Quand la distribution de fauteuils commence, je m’approche pour essayer dans prendre trois mais ce n’est pas facile car les invités importants se les distribuent et surveillent jalousement les resquilleurs comme moi. Je réussis quand même à en prendre trois parce qu’on n’ose rien me dire. Deux pour nous et un pour V qui nous a rejoint.
Sans scrupule les invités d’honneur se posent dans leur fauteuil devant les gens qui sont assis depuis au moins une heure sur le trottoir.
On pose nos fauteuils au bord du trottoir là où on était assis pour ne pas gêner ceux qui attendaient avec nous et pour leur montrer que  pour nous ils ont une existence et qu’on doit en tenir compte.
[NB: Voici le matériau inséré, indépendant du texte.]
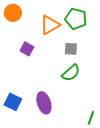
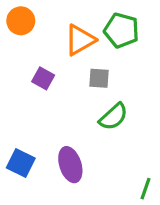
gray square: (71, 49) -> (99, 78), moved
Le premier groupe monte sur l’estrade commence à installer ses instruments quand coup de théâtre une énorme cascade d’eau se met à tomber  du toit de la maison Colombani juste sur la batterie et éclabousse la scène. Précipitation pour sauver les instruments, amener une bâche pour protéger la batterie. On comprend lorsqu’on a vécu dans ces pays que c’est le tank qui déborde, celui qui est chargé de le remplir chaque soir a oublié d’arrêter la pompe et dans ces conditions l’eau déborde pendant un moment. C’est d’ailleurs peut-être ainsi tous les soirs mais il n’y a pas tous les soirs un orchestre qui joue au-dessous.
Toujours l’efficacité de l’organisation de l’AF, le directeur est là pas inquiet du tout, il a bien pensé a réserver des fauteuils à ses copains, c’est le principal.

Le premier concert peut commencer. C’est un peu n’importe quoi mais avec des gens qui aiment ce qu’ils font et qui font passer au spectateur ce plaisir de faire de la musique et de chanter ensemble. Fantazio est une bête de scène.
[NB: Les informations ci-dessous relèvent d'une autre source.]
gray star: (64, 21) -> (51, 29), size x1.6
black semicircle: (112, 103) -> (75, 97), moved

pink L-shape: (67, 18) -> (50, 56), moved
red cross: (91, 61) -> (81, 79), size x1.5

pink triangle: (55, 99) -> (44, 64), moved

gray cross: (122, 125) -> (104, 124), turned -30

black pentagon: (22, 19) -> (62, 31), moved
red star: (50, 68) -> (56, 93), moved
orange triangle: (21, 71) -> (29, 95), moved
Dès le début du concert , les aaaaaamis qui se sont montrés à la populace laissent leur fauteuil et rentre au château. C’est fatigant cette musique de sauvage.

Le groupe suivant « Vendeurs d’enclumes » se prend beaucoup plus au sérieux, Prix George Moustaki en 2012 et ils veulent faire de la bonne musique, avec de bons textes, mais à mon avis c’est malheureusement pas ce qui se passe.

À la fin des deux concerts, Fantazio revient pour animer la scène et donner du bonheur aux spectateurs.

On rentre.

Il est près de minuit lorsqu’on se couche, on est fatigué, mais on n’arrive pas à trouver rapidement le sommeil.